Llegué a casa de madrugada y totalmente roto, por lo que tan sólo me sentí con fuerzas para autoenviarme desde la cama con la patata que tengo por smartphone un email para recordarme al despertar que pillase las entradas sin falta, una para mí, y otra para Luismi, quien por cierto realizó el perfil de Kiko Veneno en la web y al cual estaba seguro de que la sorpresa le haría ilusión. Al levantarme al día siguiente, compré las entradas sin problemas. Al día siguiente mi amigo Antonio hizo lo propio, y al siguiente mi amigo Íker. Qué extraño, pensaba. ¿Era posible que la coincidencia con el primer día del Primavera Sound de Barcelona pudiera afectar de tal manera? O igual es que la gente, como nosotros, no se había enterado de este acontecimiento…

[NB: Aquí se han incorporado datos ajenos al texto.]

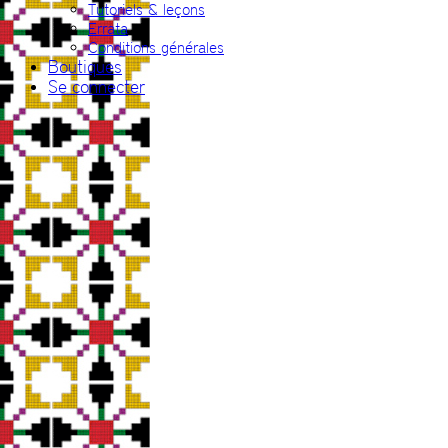
Tutoriels & leçons
Errata
Conditions générales
Boutiques
Se connecter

Nada de eso. Lo que había sucedido es que desde la organización, la cual por supuesto no habrá reparado en ninguno de los factores que llevan a comprar una entrada para un concierto, se habían vendido entradas de más hasta hacer necesario mover el evento de sala a una de mayor aforo. De ello me enteré, de nuevo, de casualidad. Ningún aviso oficial personalizado, ni por parte de la organización, ni por parte de esos innecesarios intermediarios a través de los cuales has de comprar la entrada cuya labor parece finalizar una vez te han cobrado la pertinente comisión y todas aquellas que te han podido colar en el transcurso de la operación. Para colmo el medio en cuestión celebraba el cambio de sala, como un éxito del bueno de Kiko.

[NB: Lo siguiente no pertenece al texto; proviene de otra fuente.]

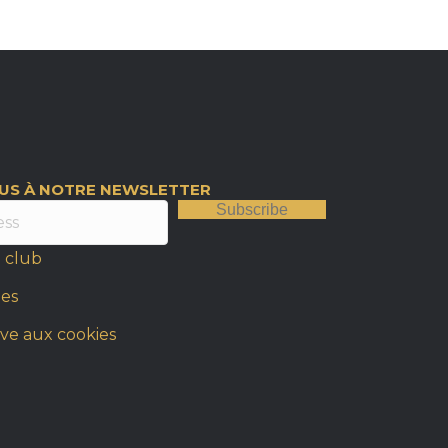
OUS À NOTRE NEWSLETTER
Subscribe
 club
les
ive aux cookies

Pues hombre, yo me alegro por Kiko, cómo no, pero me cago en lo demás. La Riviera es una sala en la cual he recibido últimamente un trato infame, con una acústica y una visibilidad terribles, que me pilla a desmano y que choca con unos compromisos previos que había organizado dicho día. De haber sabido que el concierto sería en La Riviera, seguramente no hubiera comprado la entrada porque, ahora sí, esta se me hace cara. Y estoy seguro de que no soy yo el único. Ya no se trata de la legitimidad con que se ha realizado este cambio, pues de seguro en la letra pequeña la organización se cubre las espaldas ante esto, sino de la irrespetuosidad hacia el consumidor. ¿Era tan difícil hacer dos días seguidos en la Joy si la demanda era tan elevada? El maltrato en este caso se hace más palmario cuando procede de una industria en horas bajas que lo menos que podría hacer es mimar con celo a sus clientes, pero que no hace sino desprender un tufo caduco en cada uno de sus movimientos.

En definitiva, intentaremos disfrutar de joyas como ésta en directo, siempre y cuando lo permita la palmera de La Riviera.